V_{\text{base}} = 25.0,\text{mL} \quad (\text{since } M_{\text{acid}}V_{\text{acid}} = M_{\text{base}}V_{\text{base}}). ]
The total volume is ( V_{\text{total}} = 50.0,\text{mL} = 0.0500,\text{L} ). The moles of acetic acid initially are
[ n_{\text{CH}_3\text{COOH}} = 0.100,\text{M} \times 0.0250,\text{L} = 0.00250,\text{mol}, ]
which are converted entirely to acetate ions, (\text{CH}_3\text{COO}^-). Thus,
[ [\text{CH}_3\text{COO}^-] = \frac{0.00250,\text{mol}}{0.0500,\text{L}} = 0.0500,\text{M}. ]
Acetate is the conjugate base of acetic acid and hydrolyzes in water:
[ \text{CH}_3\text{COO}^- + \text{H}_2\text{O} \rightleftharpoons \text{CH}_3\text{COOH} + \text{OH}^-. ]
The base dissociation constant is
[ K_b = \frac{K_w}{K_a} = \frac{1.0\times10^{-14}}{1.8\times10^{-5}} = 5.56\times10^{-10}. ]
Assuming (x \ll 0.0500),
[ K_b = \frac{[\text{CH}_3\text{COOH}][\text{OH}^-]}{[\text{CH}_3\text{COO}^-]} \approx \frac{x^2}{0.0500} \quad\Rightarrow\quad x = \sqrt{K_b \times 0.0500} = \sqrt{5.56\times10^{-10} \times 0.0500} = 5.27\times10^{-6},\text{M}. ]
Thus, ([\text{OH}^-] = 5.27\times10^{-6},\text{M}), and
[ \text{pOH} = -\log(5.27\times10^{-6}) \approx 5.28, \quad \text{pH} = 14.00 - 5.28 = 8.72. ]
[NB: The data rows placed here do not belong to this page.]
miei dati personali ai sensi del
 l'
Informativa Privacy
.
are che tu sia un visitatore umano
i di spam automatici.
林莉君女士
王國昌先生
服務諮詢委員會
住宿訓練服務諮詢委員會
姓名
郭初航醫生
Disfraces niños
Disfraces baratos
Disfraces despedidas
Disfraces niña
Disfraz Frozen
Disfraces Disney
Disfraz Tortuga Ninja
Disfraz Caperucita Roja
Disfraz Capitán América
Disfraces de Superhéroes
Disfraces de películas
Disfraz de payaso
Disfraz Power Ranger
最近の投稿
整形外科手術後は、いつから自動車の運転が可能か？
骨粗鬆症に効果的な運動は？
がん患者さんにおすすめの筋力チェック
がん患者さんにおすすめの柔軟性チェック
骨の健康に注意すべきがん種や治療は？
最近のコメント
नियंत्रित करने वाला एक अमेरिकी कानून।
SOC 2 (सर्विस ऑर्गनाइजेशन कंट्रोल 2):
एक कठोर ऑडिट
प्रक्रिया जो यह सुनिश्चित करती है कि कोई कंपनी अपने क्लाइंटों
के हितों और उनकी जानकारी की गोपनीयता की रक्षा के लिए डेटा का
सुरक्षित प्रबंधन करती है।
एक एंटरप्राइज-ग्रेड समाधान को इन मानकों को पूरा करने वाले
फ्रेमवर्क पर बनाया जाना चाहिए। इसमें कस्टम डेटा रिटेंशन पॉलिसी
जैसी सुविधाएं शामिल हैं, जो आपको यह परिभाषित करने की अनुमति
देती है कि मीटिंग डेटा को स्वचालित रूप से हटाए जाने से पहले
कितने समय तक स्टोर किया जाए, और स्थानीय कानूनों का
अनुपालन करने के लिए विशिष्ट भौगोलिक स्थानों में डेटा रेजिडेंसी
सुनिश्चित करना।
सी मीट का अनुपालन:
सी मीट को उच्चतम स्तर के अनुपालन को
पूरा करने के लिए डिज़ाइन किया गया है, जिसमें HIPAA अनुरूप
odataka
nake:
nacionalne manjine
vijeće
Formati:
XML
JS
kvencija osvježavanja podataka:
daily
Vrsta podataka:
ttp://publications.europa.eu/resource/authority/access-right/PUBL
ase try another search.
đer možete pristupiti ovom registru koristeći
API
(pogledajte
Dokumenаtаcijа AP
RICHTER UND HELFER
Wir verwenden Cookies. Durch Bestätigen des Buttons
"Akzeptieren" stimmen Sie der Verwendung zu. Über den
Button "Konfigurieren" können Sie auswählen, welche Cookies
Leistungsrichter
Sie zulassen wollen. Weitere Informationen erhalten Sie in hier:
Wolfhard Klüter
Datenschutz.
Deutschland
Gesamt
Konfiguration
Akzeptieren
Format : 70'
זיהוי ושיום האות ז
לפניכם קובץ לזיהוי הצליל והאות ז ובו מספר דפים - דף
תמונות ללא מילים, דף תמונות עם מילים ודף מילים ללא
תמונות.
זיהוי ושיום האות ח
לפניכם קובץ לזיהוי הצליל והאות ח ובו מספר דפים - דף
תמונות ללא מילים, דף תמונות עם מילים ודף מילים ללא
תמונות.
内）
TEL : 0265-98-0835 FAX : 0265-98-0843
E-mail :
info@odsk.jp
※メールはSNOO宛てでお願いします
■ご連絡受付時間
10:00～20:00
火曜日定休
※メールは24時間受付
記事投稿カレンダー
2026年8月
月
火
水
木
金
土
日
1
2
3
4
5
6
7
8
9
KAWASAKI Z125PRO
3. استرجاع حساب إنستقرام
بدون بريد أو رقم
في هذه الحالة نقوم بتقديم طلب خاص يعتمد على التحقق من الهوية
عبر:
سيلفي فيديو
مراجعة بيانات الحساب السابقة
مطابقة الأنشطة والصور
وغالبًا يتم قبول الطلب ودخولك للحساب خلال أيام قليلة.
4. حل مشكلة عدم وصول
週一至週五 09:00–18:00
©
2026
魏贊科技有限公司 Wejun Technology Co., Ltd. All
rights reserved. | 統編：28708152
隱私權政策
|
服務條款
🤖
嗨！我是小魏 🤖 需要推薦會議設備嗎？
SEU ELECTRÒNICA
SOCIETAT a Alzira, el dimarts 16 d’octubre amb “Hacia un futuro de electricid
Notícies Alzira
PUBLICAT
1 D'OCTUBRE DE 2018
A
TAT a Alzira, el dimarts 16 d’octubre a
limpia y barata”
Conclusion: The equivalence point in a weak acid–strong base titration is basic because the conjugate base hydrolyzes to produce hydroxide ions. This shift from neutrality is a direct consequence of the acid’s (K_a) value and must be accounted for in precise analytical work. Understanding these equilibria allows chemists to predict titration curves, select appropriate indicators, and design buffer systems—skills essential in pharmaceutical formulation, environmental monitoring, and biochemical research where pH control is critical.